In the meantime, while the UN staff and some INGO partners, mainly big INGOs, are able to receive three months visa extension to operate in the region, other partners’ requests are being rejected. Visa extensions for all partners area prerequisite to sustain existing programs and scale-up operations.

Harassment, intimidation, detention of aid workers, and confiscation of humanitarian supplies continue to be reported. For example, on 16 June, six barrels of fuel belonging to an INGO were confiscated at a military checkpoint out of Mekelle towards Eastern Zone. On 17 June, Eritrean forces reportedly stopped and physically assaulted a vaccination team in Asgede Woreda, North-Western Zone.

On 16 June, a mission visited Samre and Gijet Woredas, South Eastern Zone. It noted public facilities, including administration offices, schools, health facilities, and water system, destroyed, vandalized or looted. Partners provided limited food, nutrition, non-food items and health services. Food aid is urgently needed with some parts of the zone are at risk of starvation.

Another inter-agency assessment mission was also carried out in Eastern Zone, including to Adigrat, the zonal capital, and IDP sites in Edaga Hamus, Freweyni and Wukro towns. The mission observed high levels of vulnerability among IDPs but with substantial community support. Food, cash, health, including vaccinations for children, and psychosocial support are among top needs in the sites visited.

In Western Zone, about 500 people (100 households) reportedly returned to Dansha from Metema in Amhara region and from neighboring Sudan. Food has been distributed in the zone in the first two months since the conflict, but there has been no distribution since February.

High and critical levels of food insecurity and malnutrition are widespread and would likely slip towards catastrophic levels and looming famine if not addressed immediately. UNICEF says that at least 33,000 children in inaccessible parts of Tigray are severely malnourished and face imminent death without immediate help. UNICEF projects that 56,000 children under five will need treatment this year for severe acute malnutrition – almost six times higher than the average annual caseload for the region.

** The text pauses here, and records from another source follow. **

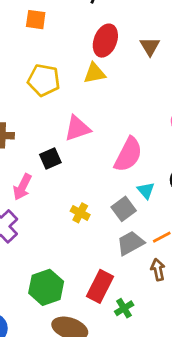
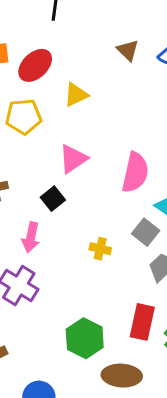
red ellipse: (105, 41) -> (35, 65), moved, turned 40

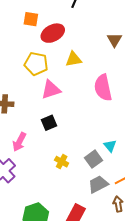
pink triangle: (73, 159) -> (51, 90), moved
pink semicircle: (135, 172) -> (103, 88), moved, turned 140
black square: (53, 199) -> (49, 123), moved

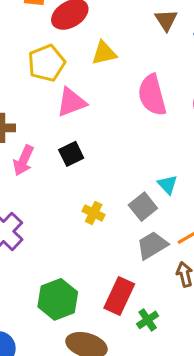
yellow pentagon: (36, 64) -> (46, 63), turned -30
pink arrow: (19, 142) -> (23, 160), moved

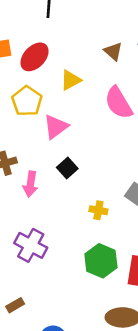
brown triangle: (166, 20) -> (113, 51), moved
green hexagon: (58, 299) -> (101, 261), moved

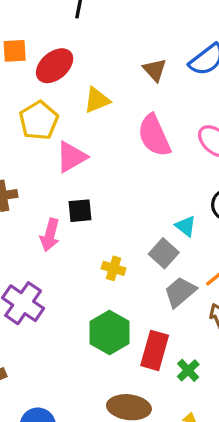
black square: (67, 168) -> (80, 211), turned 30
pink arrow: (30, 184) -> (50, 235), moved

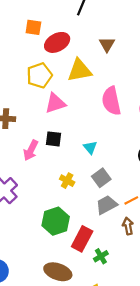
brown triangle: (155, 70) -> (107, 44), moved
yellow triangle: (97, 100) -> (80, 70), size x1.4
cyan triangle: (186, 226) -> (90, 147), moved

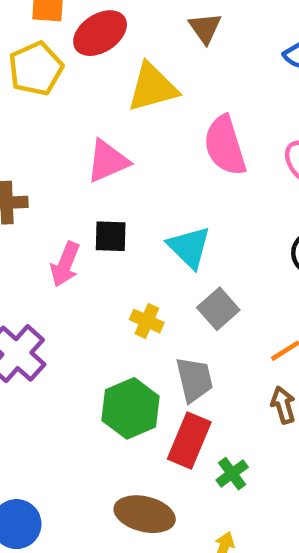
yellow pentagon: (39, 75) -> (36, 69), moved
cyan triangle: (90, 147) -> (189, 247), size x1.5
gray trapezoid: (106, 205) -> (194, 380), moved, turned 110

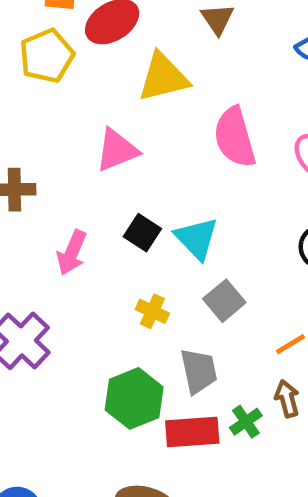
black square: (111, 236) -> (142, 233), moved, turned 30
red rectangle: (189, 441) -> (192, 432), turned 62
green cross: (232, 474) -> (246, 422), moved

While partners continue to scale-up response, progress in some sectors is still insufficient to meet the high needs. Of the 3.2 million people targeted for water, sanitation and hygiene, for example, to date only about 20 percent or 631,000 people were reached. Access restrictions, insecurity, lack of fuel, damages to water systems, lack of spare parts and equipment to repair or maintain water systems as well as lack of funding are among the reasons behind this response gap.

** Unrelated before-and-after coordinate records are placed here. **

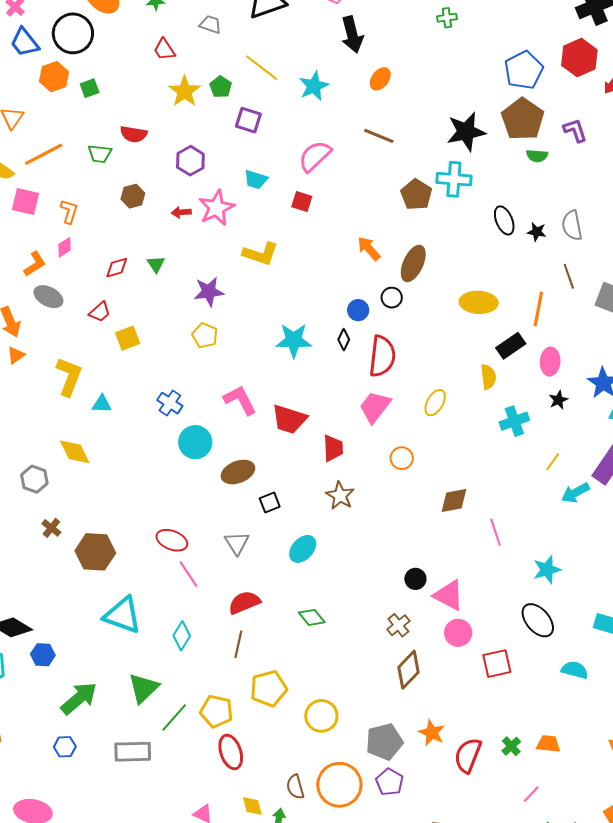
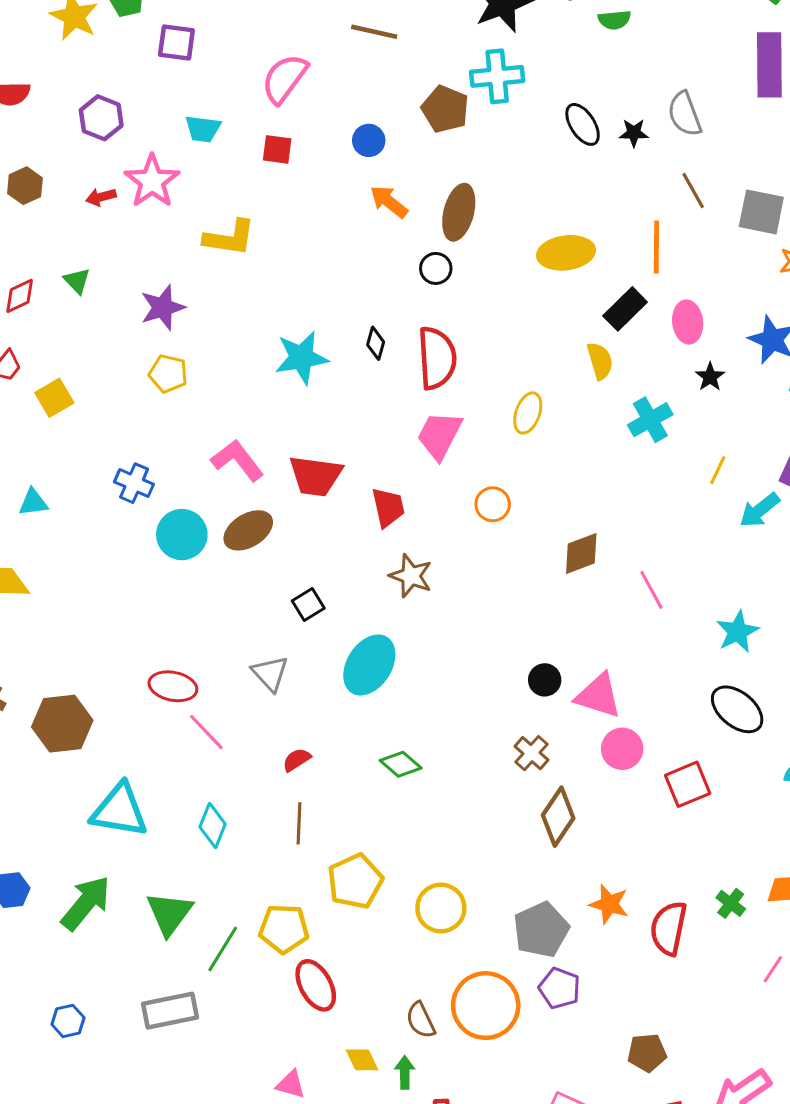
blue circle: (358, 310) -> (369, 140), moved
brown ellipse: (238, 472) -> (248, 530), moved
cyan ellipse: (303, 549) -> (369, 665), size x1.4
red semicircle: (244, 602) -> (297, 760), size x0.6
green arrow: (79, 698) -> (86, 903), moved

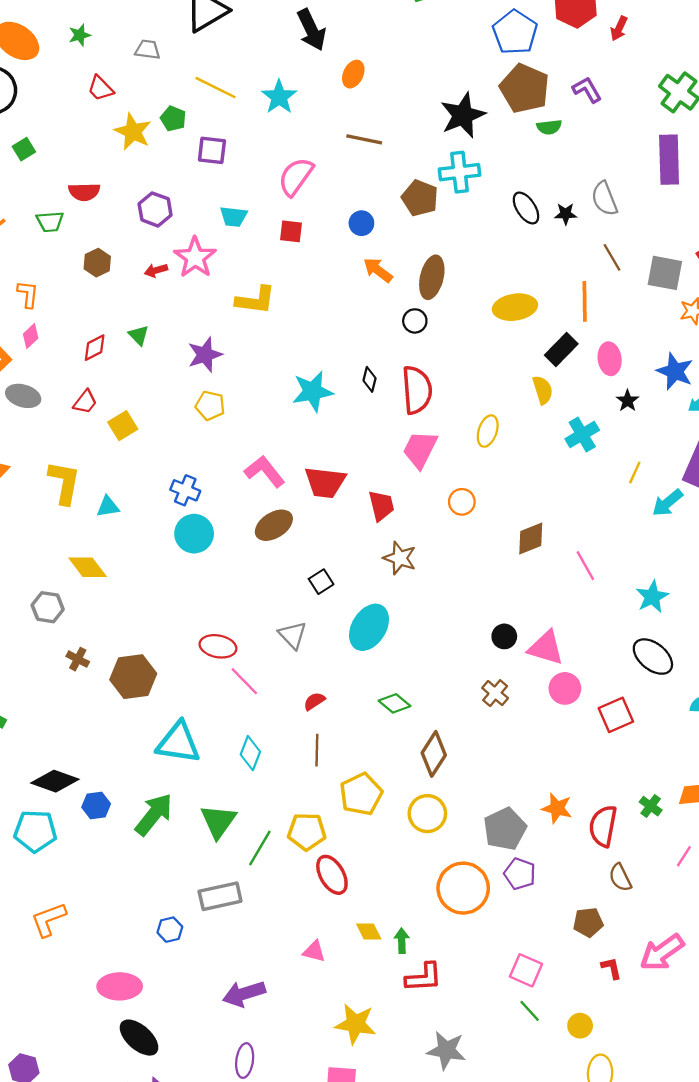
cyan circle: (182, 535) -> (194, 534), moved
brown diamond: (558, 817) -> (434, 754), moved
brown semicircle: (421, 1020) -> (620, 878), moved
blue hexagon: (68, 1021) -> (170, 930), moved

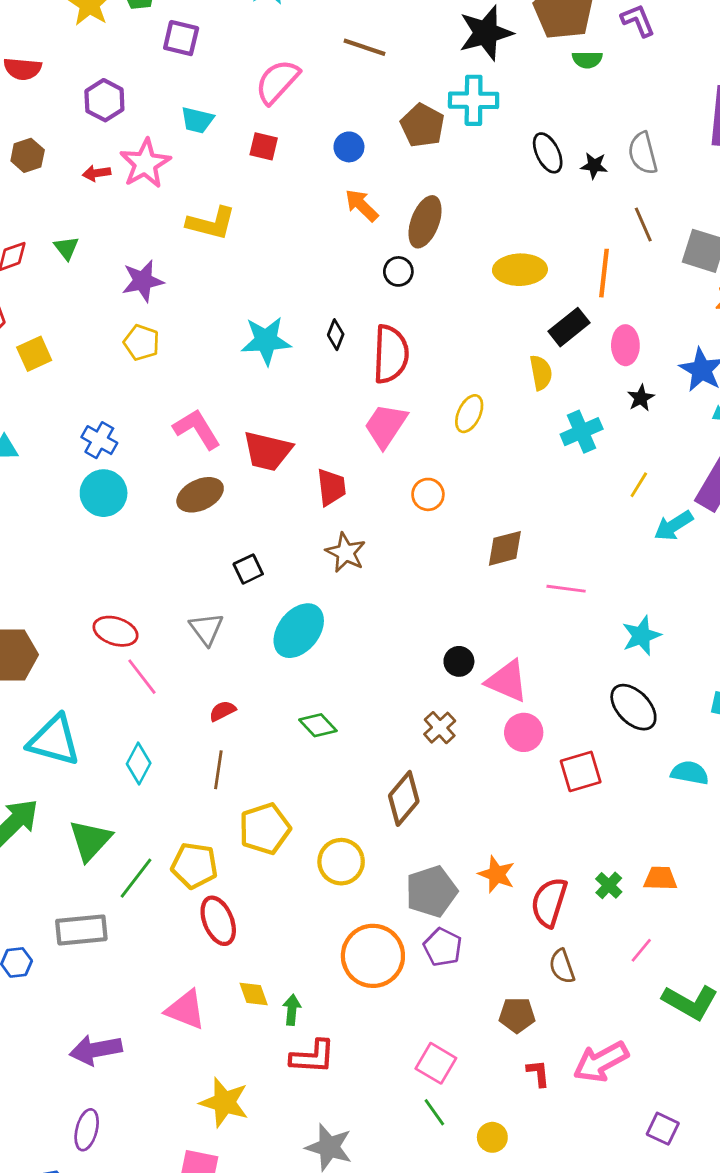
pink line: (585, 566) -> (566, 589), turned -60
brown diamond: (434, 754) -> (404, 798), moved
pink triangle: (314, 951) -> (186, 1010), size x1.5

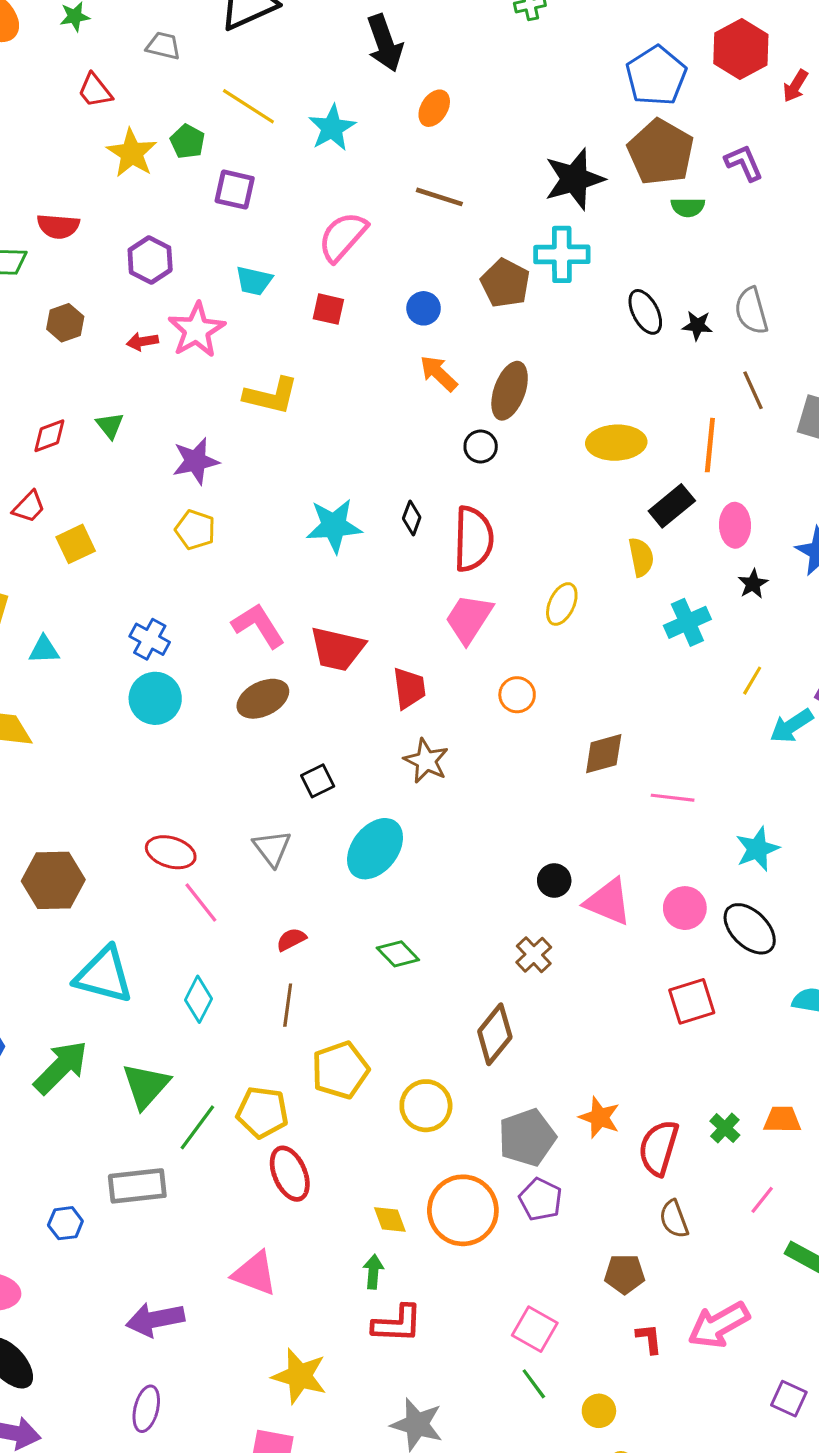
pink circle: (524, 732) -> (685, 908), moved
yellow diamond: (254, 994) -> (390, 1220), moved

Conflict-related sexual gender-based violence continues to be reported across the region. On 18 June, the eve of the International Day for the Elimination of Sexual Violence in Conflict, over 50 influential women from Africa or of African descent, signed an open letter in solidarity with the women and girls in Tigray. They urgently called for an immediate ceasefire; increased and timely humanitarian assistance for the survivors; and an independent justice mechanism to ensure that those responsible for the suffering are held to account.

Similarly, more than a dozen renowned women, including former Administrator of the UN Development Programme, Helen Clark, called the UN Security Council to “set up a tribunal to investigate the allegations of sexual violence in Tigray as a war crime, a crime against humanity, or a constitutive act of genocide”. They added that “failure by the international community to act would undo the progress made so far in eliminating sexual violence in conflict.”

In a joint statement on 18 June, EU High Representative, Joseph Borrell and UN Special Representative on Sexual Violence in Conflict, Pramila Patten, said they are deeply concerned about the use of sexual violence in the Tigray region and called on all parties involved in armed conflicts to heed the UN Secretary-General’s call for a global ceasefire and immediately end all acts of conflict-related sexual violence.

On 13 June, the G7 called for “an immediate cessation of hostilities, unimpeded humanitarian access to all areas and the immediate withdrawal of Eritrean forces.”